Half an hour later I’m in the kitchen putting on a brew. Dad is grating onion.
“Do me a favour and pass the meat from the fridge,” he says.
All I find in there is a half-eaten slice of cheese and a cabbage.
“What’s the matter?”
“There is no meat in here.”
“How can that be?” says dad, touching the interior of the fridge as if the 4lb bag of minced shoulder – ground twice – we bought yesterday from a kosher butcher might actually be there but we can’t see it.
“It must be in the car,” says dad.
I check the glove compartment, under the seats and the bonnet but no meat.
“Baba jan, I don’t know how to break this to you but there is no meat in the car.”
“What about your car?”
“We went to the butcher’s in your car.”
Dad opens a bottle of red wine and pours me glass – I’ve forgotten all about my tea. It’s his way of making me feel better about the elephant in the living room – the fact that it was me who last had the meat.
xxxx
We had never been to M Lipowicz, the kosher butcher’s, before. The two old men who run it were shocked when the two of us we went in – two unshaven, unkempt Arabs or Pakistanis.
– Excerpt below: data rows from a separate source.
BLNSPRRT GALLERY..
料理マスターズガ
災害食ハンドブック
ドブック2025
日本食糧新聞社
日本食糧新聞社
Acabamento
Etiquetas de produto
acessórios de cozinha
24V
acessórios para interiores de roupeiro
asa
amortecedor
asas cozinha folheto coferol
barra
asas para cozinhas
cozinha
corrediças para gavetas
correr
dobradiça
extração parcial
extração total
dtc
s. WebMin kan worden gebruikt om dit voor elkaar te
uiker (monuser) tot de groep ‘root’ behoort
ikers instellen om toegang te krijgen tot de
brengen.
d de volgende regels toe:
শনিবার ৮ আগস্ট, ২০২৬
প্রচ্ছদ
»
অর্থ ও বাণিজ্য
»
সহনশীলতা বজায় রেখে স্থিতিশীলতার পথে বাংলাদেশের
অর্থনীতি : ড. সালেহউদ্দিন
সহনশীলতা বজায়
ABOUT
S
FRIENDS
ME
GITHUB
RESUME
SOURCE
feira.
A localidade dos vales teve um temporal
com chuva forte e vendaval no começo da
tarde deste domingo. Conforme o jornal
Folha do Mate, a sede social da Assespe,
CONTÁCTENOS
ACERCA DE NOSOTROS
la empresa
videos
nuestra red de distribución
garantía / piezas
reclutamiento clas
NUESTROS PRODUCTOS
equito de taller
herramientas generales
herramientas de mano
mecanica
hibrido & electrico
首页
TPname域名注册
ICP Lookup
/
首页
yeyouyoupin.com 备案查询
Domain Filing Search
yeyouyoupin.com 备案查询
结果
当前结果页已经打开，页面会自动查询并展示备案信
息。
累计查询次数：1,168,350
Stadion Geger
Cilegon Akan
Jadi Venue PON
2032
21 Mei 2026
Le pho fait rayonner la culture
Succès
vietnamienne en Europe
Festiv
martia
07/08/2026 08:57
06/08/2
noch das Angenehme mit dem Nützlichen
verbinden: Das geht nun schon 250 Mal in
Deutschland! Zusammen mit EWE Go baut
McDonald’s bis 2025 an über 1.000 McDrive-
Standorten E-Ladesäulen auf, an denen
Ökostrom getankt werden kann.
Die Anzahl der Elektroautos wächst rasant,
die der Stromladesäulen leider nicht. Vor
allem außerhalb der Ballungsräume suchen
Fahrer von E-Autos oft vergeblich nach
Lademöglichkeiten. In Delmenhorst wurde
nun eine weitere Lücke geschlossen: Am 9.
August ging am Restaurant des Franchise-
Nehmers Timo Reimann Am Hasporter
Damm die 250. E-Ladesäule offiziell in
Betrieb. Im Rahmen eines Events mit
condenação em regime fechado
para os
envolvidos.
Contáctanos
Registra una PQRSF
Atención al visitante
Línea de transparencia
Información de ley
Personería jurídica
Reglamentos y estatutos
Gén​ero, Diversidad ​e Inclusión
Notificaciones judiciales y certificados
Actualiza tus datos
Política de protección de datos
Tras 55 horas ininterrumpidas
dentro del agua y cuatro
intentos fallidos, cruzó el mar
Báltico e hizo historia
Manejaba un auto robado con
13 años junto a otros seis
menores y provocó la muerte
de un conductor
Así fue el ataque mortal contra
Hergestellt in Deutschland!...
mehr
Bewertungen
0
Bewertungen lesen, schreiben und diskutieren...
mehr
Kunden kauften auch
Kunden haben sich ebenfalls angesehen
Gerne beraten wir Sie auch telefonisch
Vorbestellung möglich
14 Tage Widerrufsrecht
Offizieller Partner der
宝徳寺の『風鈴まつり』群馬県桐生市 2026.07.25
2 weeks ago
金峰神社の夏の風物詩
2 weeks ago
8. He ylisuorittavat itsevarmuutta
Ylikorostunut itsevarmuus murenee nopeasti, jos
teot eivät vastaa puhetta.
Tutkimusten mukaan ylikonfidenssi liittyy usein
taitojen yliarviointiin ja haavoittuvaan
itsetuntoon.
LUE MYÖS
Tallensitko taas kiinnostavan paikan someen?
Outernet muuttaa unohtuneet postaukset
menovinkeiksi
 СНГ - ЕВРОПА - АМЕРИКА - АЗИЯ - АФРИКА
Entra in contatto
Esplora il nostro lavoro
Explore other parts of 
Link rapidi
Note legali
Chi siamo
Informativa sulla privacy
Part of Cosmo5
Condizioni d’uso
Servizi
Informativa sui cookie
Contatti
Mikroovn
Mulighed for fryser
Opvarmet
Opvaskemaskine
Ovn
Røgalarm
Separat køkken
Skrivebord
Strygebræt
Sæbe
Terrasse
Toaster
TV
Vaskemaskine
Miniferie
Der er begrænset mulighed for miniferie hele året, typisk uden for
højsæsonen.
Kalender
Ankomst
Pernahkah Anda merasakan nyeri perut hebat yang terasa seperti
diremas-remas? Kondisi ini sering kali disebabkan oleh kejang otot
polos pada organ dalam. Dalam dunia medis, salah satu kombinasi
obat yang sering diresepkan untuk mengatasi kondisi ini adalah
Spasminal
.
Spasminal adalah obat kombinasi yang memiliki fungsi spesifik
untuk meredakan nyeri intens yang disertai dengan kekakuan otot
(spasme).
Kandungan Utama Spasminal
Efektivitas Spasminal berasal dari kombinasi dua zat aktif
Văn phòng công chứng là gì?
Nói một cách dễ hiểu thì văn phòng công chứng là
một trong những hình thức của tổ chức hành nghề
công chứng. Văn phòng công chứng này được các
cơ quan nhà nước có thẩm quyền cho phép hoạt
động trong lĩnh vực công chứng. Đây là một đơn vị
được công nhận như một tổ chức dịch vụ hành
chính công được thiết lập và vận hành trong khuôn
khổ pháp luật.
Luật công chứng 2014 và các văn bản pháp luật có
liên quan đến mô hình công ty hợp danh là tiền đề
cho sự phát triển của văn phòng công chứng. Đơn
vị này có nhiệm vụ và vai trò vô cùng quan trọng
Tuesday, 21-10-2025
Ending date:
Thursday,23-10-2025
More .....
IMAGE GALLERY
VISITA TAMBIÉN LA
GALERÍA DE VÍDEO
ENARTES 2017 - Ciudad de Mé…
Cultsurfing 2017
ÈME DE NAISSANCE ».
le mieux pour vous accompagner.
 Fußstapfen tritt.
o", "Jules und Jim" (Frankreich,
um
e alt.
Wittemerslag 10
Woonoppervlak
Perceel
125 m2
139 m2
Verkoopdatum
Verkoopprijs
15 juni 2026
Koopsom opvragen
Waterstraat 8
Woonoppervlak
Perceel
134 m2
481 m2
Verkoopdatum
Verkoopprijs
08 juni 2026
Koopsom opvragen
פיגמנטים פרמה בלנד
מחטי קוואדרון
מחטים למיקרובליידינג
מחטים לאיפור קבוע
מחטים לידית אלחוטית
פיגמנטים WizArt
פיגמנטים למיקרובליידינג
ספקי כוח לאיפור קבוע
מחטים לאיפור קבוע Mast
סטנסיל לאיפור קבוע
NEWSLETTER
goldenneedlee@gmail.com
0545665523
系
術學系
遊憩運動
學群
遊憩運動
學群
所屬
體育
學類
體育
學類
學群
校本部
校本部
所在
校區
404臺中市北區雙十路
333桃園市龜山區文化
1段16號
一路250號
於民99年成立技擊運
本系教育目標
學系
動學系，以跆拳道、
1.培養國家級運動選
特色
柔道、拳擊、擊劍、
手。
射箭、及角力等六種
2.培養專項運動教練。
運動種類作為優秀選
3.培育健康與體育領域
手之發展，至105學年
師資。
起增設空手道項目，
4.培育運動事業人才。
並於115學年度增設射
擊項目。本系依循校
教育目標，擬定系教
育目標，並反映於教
Dad ordered some meat. It took fifteen minutes to prepare so we went to the Indian restaurant next-door for a quick curry and returned two hours later.
“Discount?” said one of the old men, stroking his beard.
“Yes,” said dad. “You charge a little more for your meat being kosher, sir, no?”
“Yes,” said the man.
“Well, I am Muslim – what use is kosher to me? You can discount the kosher!”
“Hahahaha.”
“Ha!”
“Hahaha.”
As this went on I was cowering behind a pyramid of Hebrew-lettered tins of pickled cucumbers where, reduced to infantile embarrassment by dad’s haggling, I left the meat.
xxx
“I have an idea,” says dad. He sticks a bag of walnuts, a gift from Iran, in the grinder in an effort to rustle up vegetable kebabs. An hour later the kitchen looks like a war zone, with flour everywhere and his test kebab in pieces. He looks distraught. I pat him on the back.
Dad calls M Lipowicz after fishing for their number online but no reply. He does a search for “Meat+Christmasday+west London+emergency” but nothing.
We watch Mary Poppins and fall asleep on the sofa. I wake up two hours later, greeted by a glass of freshly made tea. With the Queen’s speech an hour away we decide to swallow our pride and drive to my sister’s house. The whole family is surprised to see us and we are greeted like heroes.
“Did you bring your meat?” says my sister.
“No, we thought that would be silly,” I say.
“So silly,” dad pipes up, “we left it at the butcher’s.”
We end up eating turkey and watching the Queen on TV with the volume turned down. Dad nudges me and says: “Perhaps the English know something when they eat a dumb vegetable like turkey on such a special day. Meat would only distract us from the wonderful time we are having with the family – and that’s what’s Christmas is all about.”